You can obtain a graphical display of the observed and estimated distribution of these data by enabling ODS Graphics. The PLOTS option in the PROC FMM statement modifies the default density plot by adding the densities of the mixture components:

ods select DensityPlot;
proc fmm data=cattle gconv=0;
   model LogInt = / dist=normal k=2 parms(3 1, 5 1);
   model        + / dist=weibull;
   freq count;
run;

Output 39.2.5: Observed and Estimated Densities in the Three-Component Model

Observed and Estimated Densities in the Three-Component Model


The estimated mixture density matches the histogram of the observed data closely (Output 39.2.5). The component densities are displayed in such a way that, at each point in the support of the LogInt variable, their sum combines to the overall mixture density. The three components in the mixtures are well separated.

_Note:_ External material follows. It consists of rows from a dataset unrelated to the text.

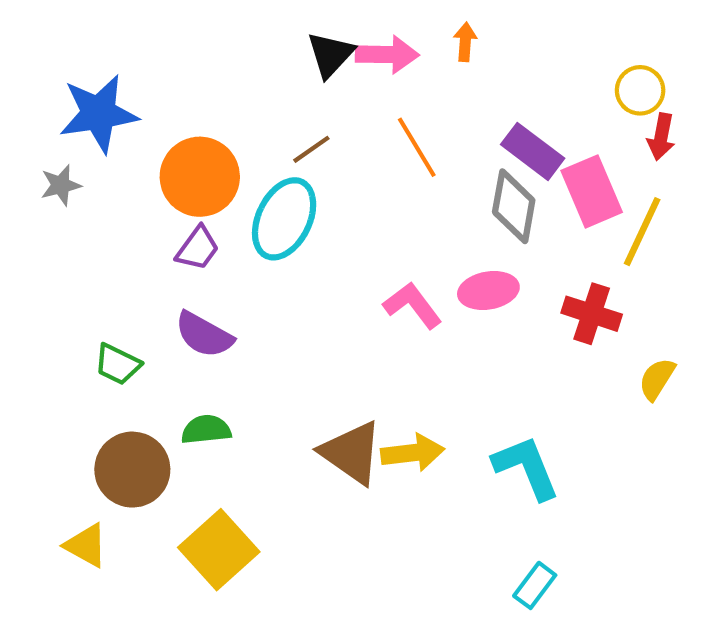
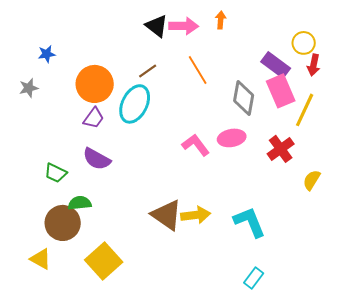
black triangle: (330, 55) -> (157, 26), turned -35
blue star: (99, 114) -> (47, 54), size x0.5
purple rectangle: (533, 151) -> (276, 65), moved
red cross: (592, 314) -> (281, 149), turned 36
green semicircle: (206, 430) -> (80, 203), moved

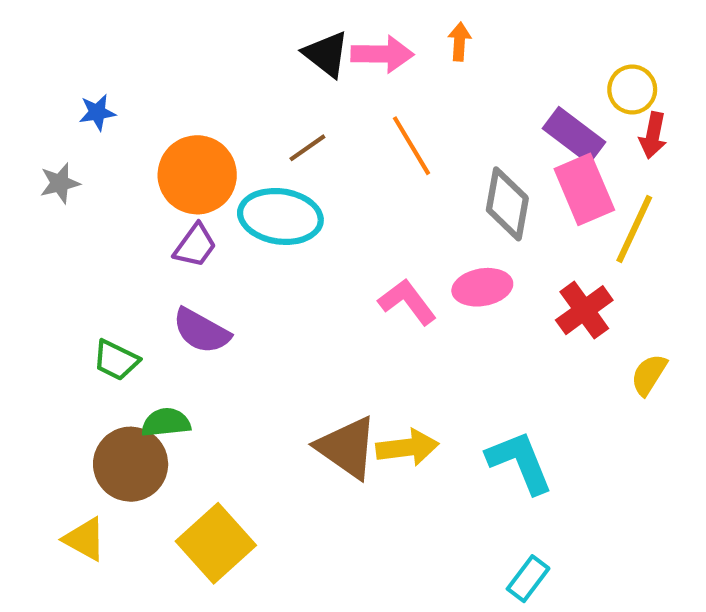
cyan ellipse: (135, 104) -> (280, 216), turned 72

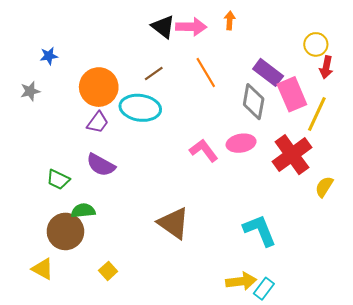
purple rectangle: (574, 135) -> (268, 72), moved
red cross: (584, 310) -> (292, 155), size x1.4
yellow arrow: (407, 447) -> (241, 281), moved
yellow square: (216, 543) -> (108, 271), size x0.5

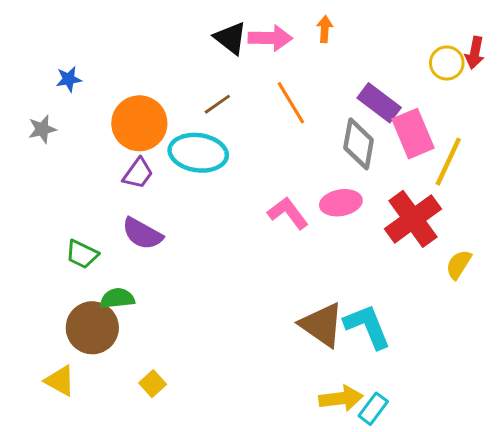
red arrow: (326, 67) -> (475, 53), moved
brown triangle: (174, 223) -> (322, 325), moved

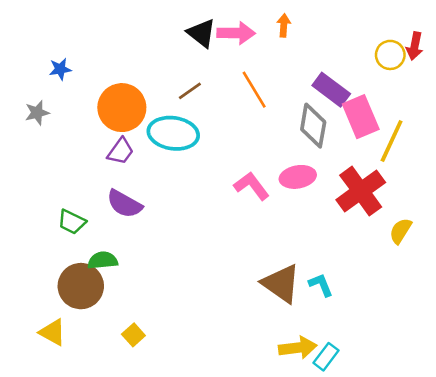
cyan L-shape: (367, 326) -> (321, 285), size x0.6

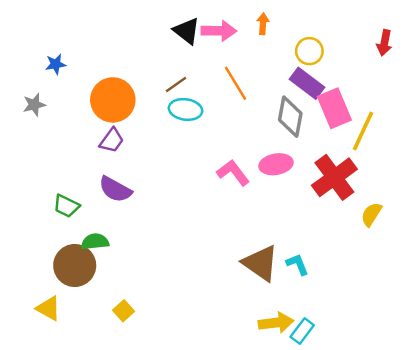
yellow circle: (390, 55) -> (309, 51), moved
cyan ellipse: (173, 133) -> (185, 109), moved, size x0.7

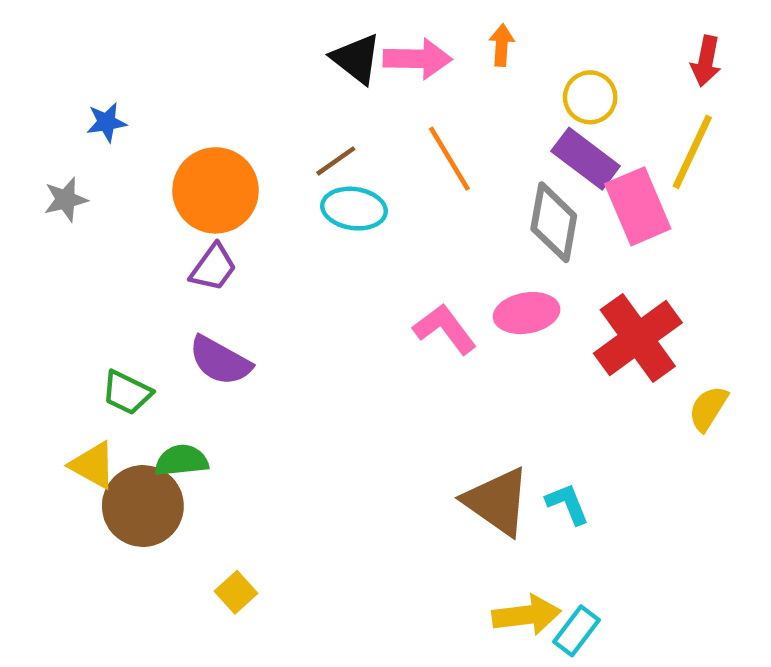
red arrow: (384, 43) -> (706, 61), moved
yellow line: (363, 131) -> (692, 152), moved
yellow triangle: (48, 308) -> (93, 465), moved

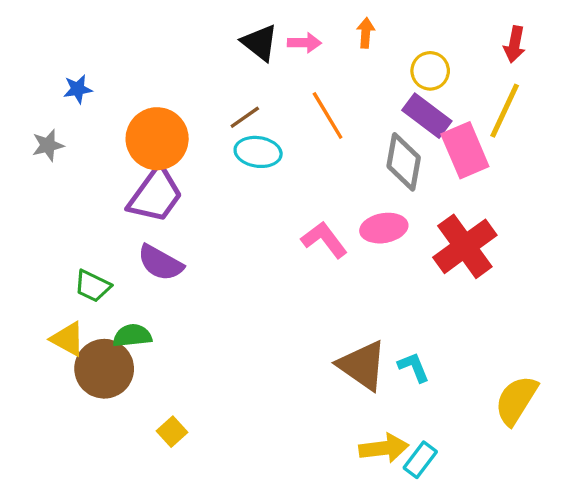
pink arrow: (418, 59) -> (304, 43), size x0.7
purple trapezoid: (213, 268) -> (155, 195), size x1.6
yellow semicircle: (708, 408) -> (516, 400), moved, size x1.5

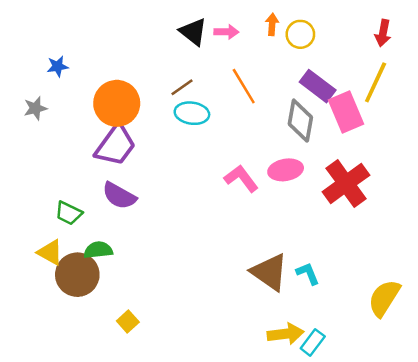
yellow circle: (430, 71) -> (300, 34), moved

The excellent quality of the fit is even more evident when the distributions are displayed cumulatively by adding the CUMULATIVE option in the DENSITY option (Output 39.2.6):

ods select DensityPlot;
proc fmm data=cattle plot=density(cumulative) gconv=0;
   model LogInt = / dist=normal k=2 parms(3 1, 5 1);
   model        + / dist=weibull;
   freq count;
run;

The component cumulative distribution functions are again scaled so that their sum produces the overall mixture cumulative distribution function. Because of this scaling, the percentage reached at the maximum value of LogInt corresponds to the mixing probabilities in Output 39.2.4.

Output 39.2.6: Observed and Estimated Cumulative Densities in the Three-Component Model

Observed and Estimated Cumulative Densities in the Three-Component Model


The importance of starting values for the parameter estimates was mentioned previously. Suppose that different starting values are selected for the three components (for example, the default starting values).

proc fmm data=cattle gconv=0;
   model LogInt = / dist=normal k=2;
   model        + / dist=weibull;
   freq count;
run;
ods graphics off;

The fit statistics and parameter estimates from this run are displayed in Output 39.2.7, and the density plot is shown in Output 39.2.8.

Output 39.2.7: Fit Statistics and Parameter Estimates

The FMM Procedure

Fit Statistics
-2 Log Likelihood 564431
AIC (Smaller is Better) 564447
AICC (Smaller is Better) 564447
BIC (Smaller is Better) 564526
Pearson Statistic 141228
Effective Parameters 8
Effective Components 3

Parameter Estimates for Normal Model
Component Parameter Estimate Standard
Error
z Value Pr > |z|
1 Intercept 4.9106 0.02604 188.56 <.0001
2 Intercept 9.2883 0.005031 1846.28 <.0001
1 Variance 1.7410 0.02753    
2 Variance 0.4158 0.005086    

Parameter Estimates for Weibull Model
Component Parameter Estimate Standard
Error
z Value Pr > |z| Inverse Linked
Estimate
3 Intercept 1.2908 0.002790 462.71 <.0001 3.6358
3 Scale 0.2093 0.001311      

Parameter Estimates for Mixing Probabilities
Component
Mixing
Probability
Linked Scale
GLogit(Prob) Standard
Error
z Value Pr > |z|
1 0.3745 -0.1505 0.03678 -4.09 <.0001
2 0.1902 -0.8280 0.01922 -43.08 <.0001
3 0.4353 0      



All components are active; no collapsing of components occurred. However, a closer look at the "Parameter Estimates" tables in Output 39.2.7 shows an important difference from the tables in Output 39.2.4. The means of the two normal distributions are now 4.9106 and 9.2883. Previously, the means were 3.3415 and 4.8940. The "position" of the Weibull distribution has moved from right to left, and the third component is now modeled by a symmetric normal distribution (Output 39.2.8). The mixture probabilities have also changed—in particular, for the first and third component.

Output 39.2.8: Three-Component Model with Default Starting Values

Three-Component Model with Default Starting Values


Such switching is not uncommon in mixture modeling. As judged by the information criteria, the model in which the Weibull distribution is the component with the smallest mean does not fit the data as well as the first model in which the specification of the starting values guided the optimization towards placing the normal distributions first. The converged solution found in the last FMM run represents a local minimum of the log-likelihood surface. There are other local minima—for example, when components are removed from the model, which is tantamount to estimating the associated mixture probabilities as zero.